Já as produtoras não possuem capital de giro para apostar em novos talentos, afirma Paula Barreto, para quem falta dinheiro, mas não bons autores. Muitos defendem, como Meirelles e Carlos Eduardo Rodrigues, diretor da Globo Filmes, que o Estado deve assumir o risco da fase inicial de produção. “Nos Estados Unidos, a cada oito projetos investidos, apenas um é filmado”, diz Marco Altberg, presidente da Associação Brasileira de Produtores Independentes de TV (ABPITV).

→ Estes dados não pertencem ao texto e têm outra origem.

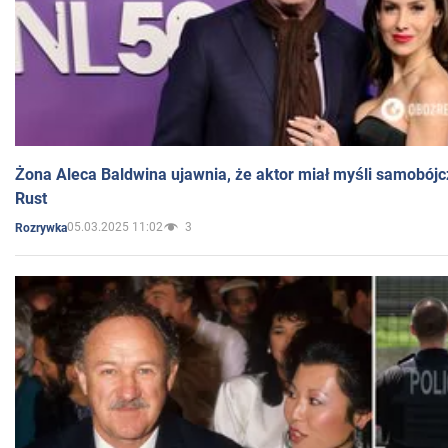
Żona Aleca Baldwina ujawnia, że aktor miał myśli samobójc
Rust
05.03.2025 11:02
3
Rozrywka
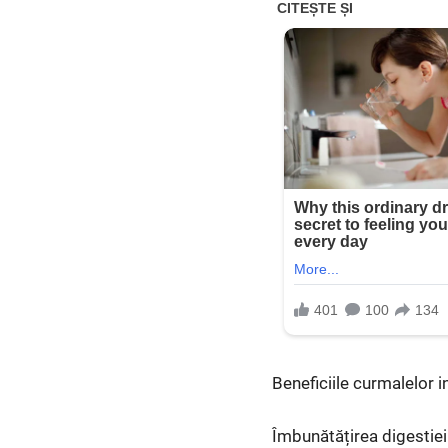
Beneficiile curmalelor in
Îmbunătățirea digestiei 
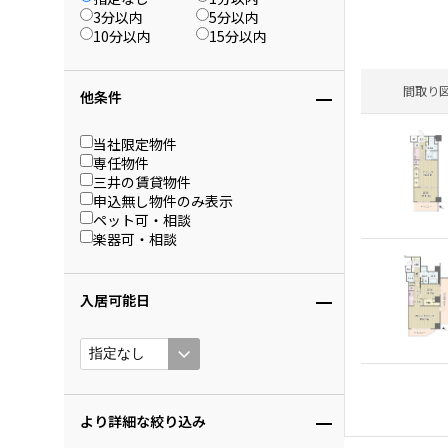
3分以内
5分以内
10分以内
15分以内
間取り
他条件
当社限定物件
専任物件
三井の賃貸物件
申込無し物件のみ表示
ペット可・相談
楽器可・相談
入居可能日
より詳細な絞り込み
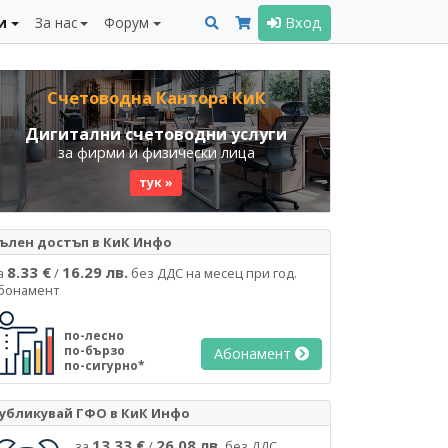
и
За нас
Форум
Вход
Счетоводна Кантора КиК
Дигитални счетоводни услуги
за фирми и физически лица
тук »
ълен достъп в КиК Инфо
8.33 €
16.29 лв.
а
/
без ДДС на месец при год.
бонамент
по-лесно
по-бързо
Абонамент
по-сигурно*
убликувай ГФО в КиК Инфо
13.33 €
26.08 лв.
за
/
без ДДС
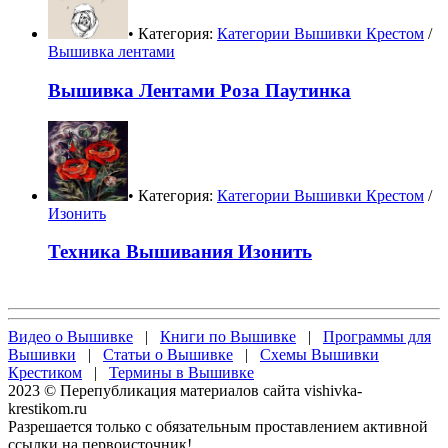
• Категория:
Категории Вышивки Крестом
/
Вышивка лентами
Вышивка Лентами Роза Паутинка
• Категория:
Категории Вышивки Крестом
/
Изонить
Техника Вышивания Изонить
Видео о Вышивке
|
Книги по Вышивке
|
Программы для
Вышивки
|
Статьи о Вышивке
|
Схемы Вышивки
Крестиком
|
Термины в Вышивке
2023 © Перепубликация материалов сайта vishivka-
krestikom.ru
Разрешается только с обязательным проставлением активной
ссылки на первоисточник!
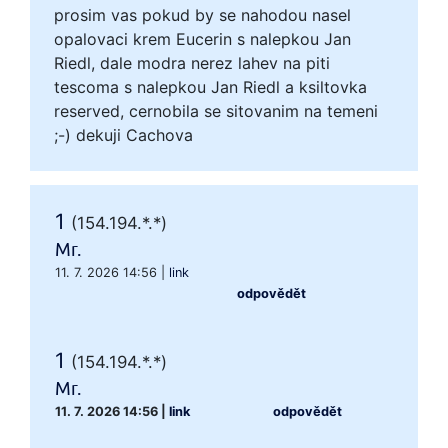
prosim vas pokud by se nahodou nasel
opalovaci krem Eucerin s nalepkou Jan
Riedl, dale modra nerez lahev na piti
tescoma s nalepkou Jan Riedl a ksiltovka
reserved, cernobila se sitovanim na temeni
;-) dekuji Cachova
1
(154.194.*.*)
Mr.
11. 7. 2026 14:56
|
link
odpovědět
1
(154.194.*.*)
Mr.
11. 7. 2026 14:56
|
link
odpovědět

“Nosso desafio é se reinventar”
Atendendo ao setor, uma linha voltada para desenvolvimento de iniciativas estará disponível no próximo Fundo Setorial do Audiovisual, como também nos investimentos da RioFilme, anunciados nesta semana. Presidente da Ancine, Manoel Rangel diz, no entanto, que não basta a criação do mecanismo. “Será necessário também uma ampla mobilização. Deve-se pensar na reestruturação dos departamentos criativos das empresas”, afirma. “A formação de roteiristas é um desafio de médio a longo prazo para toda a indústria, e é preciso atuar já”, completa. Sérgio Sá Leitão amplia o escopo: “Trata-se de um gargalo. Faltam roteiristas, eletricistas, diretores de arte, operadores de câmera etc.”
Há outras iniciativas. A Net lançará um concurso nacional de roteiro, aproveitando sua capilaridade no país. “Quem sabe não descobrimos um talento em Belém, distante dessa habitual concentração no eixo Rio-São Paulo?”, diz Fernando Magalhães, diretor da programadora. Em maio, o Festival Varilux de Cinema contará mais uma vez com uma oficina de roteiros.

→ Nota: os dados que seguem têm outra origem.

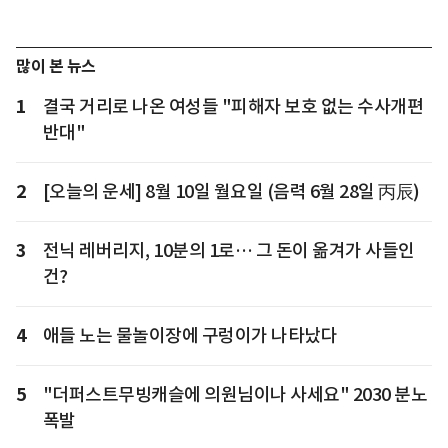
많이 본 뉴스
1
결국 거리로 나온 여성들 "피해자 보호 없는 수사개편
반대"
2
[오늘의 운세] 8월 10일 월요일 (음력 6월 28일 丙辰)
3
전닉 레버리지, 10분의 1로… 그 돈이 옮겨가 사들인
건?
4
애들 노는 물놀이장에 구렁이가 나타났다
5
"더퍼스트무빙캐슬에 의원님이나 사세요" 2030 분노
폭발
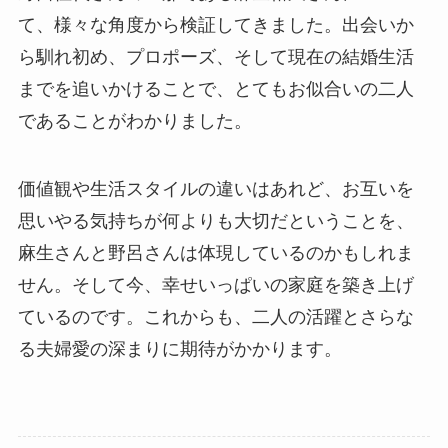
て、様々な角度から検証してきました。出会いか
ら馴れ初め、プロポーズ、そして現在の結婚生活
までを追いかけることで、とてもお似合いの二人
であることがわかりました。
価値観や生活スタイルの違いはあれど、お互いを
思いやる気持ちが何よりも大切だということを、
麻生さんと野呂さんは体現しているのかもしれま
せん。そして今、幸せいっぱいの家庭を築き上げ
ているのです。これからも、二人の活躍とさらな
る夫婦愛の深まりに期待がかかります。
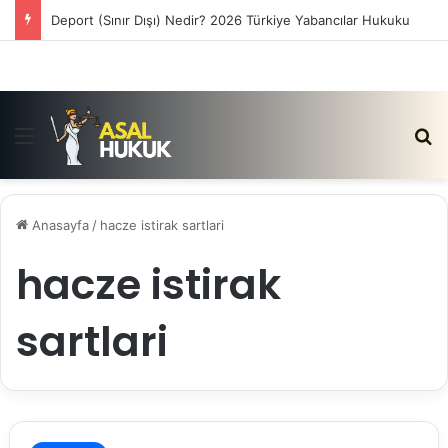
Deport (Sınır Dışı) Nedir? 2026 Türkiye Yabancılar Hukuku
Menü
Ar
Anasayfa
/
hacze istirak sartlari
hacze istirak
sartlari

Com esse cenário que sopra a favor, os resultados logo aparecerão, afirma Dan Halsted, citando o bem-sucedido exemplo do Canadá, que tinha panorama similar há cerca de uma década. “Nos anos 1950, levou tempo para os Estados Unidos aprenderem, mas é possível”, diz Barry Schkolnick. Marta Kauffman ressalta que o Brasil terá de enfrentar, simultaneamente, as mudanças globais no modelo de negócio, com as exibições em meios como iTunes, YouTube, tablets e a chegada das séries online de alta qualidade, compactas e instantâneas, como “House of Cards”, da Netflix, com Kevin Spacey.
“É preciso paciência, pois há uma revolução em curso de vastas proporções”, diz Marta. Perante o recorrente fascínio brasileiro pelo modelo americano, o cineasta Eduardo Escorel ressalva que o Brasil precisa produzir conteúdo que possa distingui-lo do resto do mundo. “Com um mercado em ascensão, e a diversificação de linguagens da ‘infoera’, nosso desafio é se reinventar”, diz Leopoldo Nunes.